The second time, I moved onto the boat, so everything had to have at least two uses.
Now, I’m eliminating everything that isn’t easy to handle, as well as being useful and pleasing.
That meme is extending into the realm of perception. Images and events that used to trigger emotional cascades, because of memories and associations, are finally losing their sickening zap. Associations fall away, and images and events stand out in simple splendor as just what they are: unlayered, transient, colorful, done.
For instance, I used to hate terns, because their cry sounds exactly like a drowning cat. I blame their awful caw for my not being aware that my cat was in jeopardy when he died. For a couple years now, I’ve gotten snarly at tern-time, when they come here to breed. But, with this shift in my perspective, a tern is just a tern. My excellent companion was still an excellent companion — and, obviously, a kindred spirit.
A tern is not about the past or the future. It’s here now. It’s just that, at this moment, one is floating past with its strange sharp wings twinkling; then it hovers and wiggles for a moment; twists, plunges, spears the water; bobs up again, looking smug, with a little fish in its mouth; takes off and disappears.
Usually, there is no fish. But right now, there goes a pleased tern, enjoying the moment.
It’s just a tern, and it’s doing tern things in a ternish kind of way. Tomorrow it will do tern stuff in a slightly different, but still ternish way. Doesn’t matter. It’s just a tern — nothing more nor less.

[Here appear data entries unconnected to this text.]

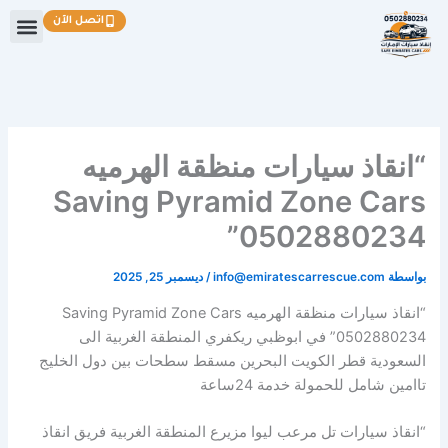
خطي
اتصل الآن
لى
لمحتوى
“انقاذ سيارات منظقة الهرميه
Saving Pyramid Zone Cars
0502880234”
بواسطة
info@emiratescarrescue.com
/
ديسمبر 25, 2025
“انقاذ سيارات منظقة الهرميه Saving Pyramid Zone Cars
0502880234” في ابوظبي ريكفري المنطقة الغربية الى
السعودية قطر الكويت البحرين مسقط سطحات بين دول الخليج
تاامين شامل للحمولة خدمة 24ساعة
“انقاذ سيارات تل مرعب ليوا مزيرع المنطقة الغربية فريق انقاذ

There is no furry friend dying alone.
There is just a bird.
Gorgeous photo: Geert Wilders at http://www.freerepublic.com/focus/f-chat/2426290/posts
And I want credit for resisting the obvious urge to make a crack about taking a tern for the worse.
Oops…
Anyway.
I stumbled across a quote that seemed shiningly appropriate:
“To live here and now, you must train yourself: in the seen there will be just the seen, in the heard just the heard, in the sensed just the sensed, in the thought just the thought. That is the end of sorrow.” – Gautama Buddha
I don’t know about the end of sorrow, but it’s true that it is far easier to manage my moods, notice my body’s signals, and do what I need to do, when I keep things in this charmingly simple, deceptively rigorous perspective.
It’s rigorous because it goes against all my socialization about the importance of hair-trigger reactions and emotional responses: Am I an ice-queen? Don’t I care about things? Aren’t I human? What’s wrong with me?
I’ve gotten all of those remarks in my time, when I strove for calm in former years — especially from mere acquaintances and random strangers, which always shocked me. How I, and those around me, survived my 13th-23rd years is unimaginable at this distance of time and self-certainty, but falling into the reactivity trap was one good way not to get verbally assaulted.
One advantage of being plumply middle-aged is that, for one thing, people watch you less; for another, a degree of equanimity seems to be less … annoying.

Exqueeze me?!?
I’ve had it up to here with emotional reactions. CRPS is a roller coaster par excellence, for emotional reactions. I’m quite done, thank you, and I’d like to get off now.
Actually, I think I just did.
And now, a tern is just a tern. For better … or worse.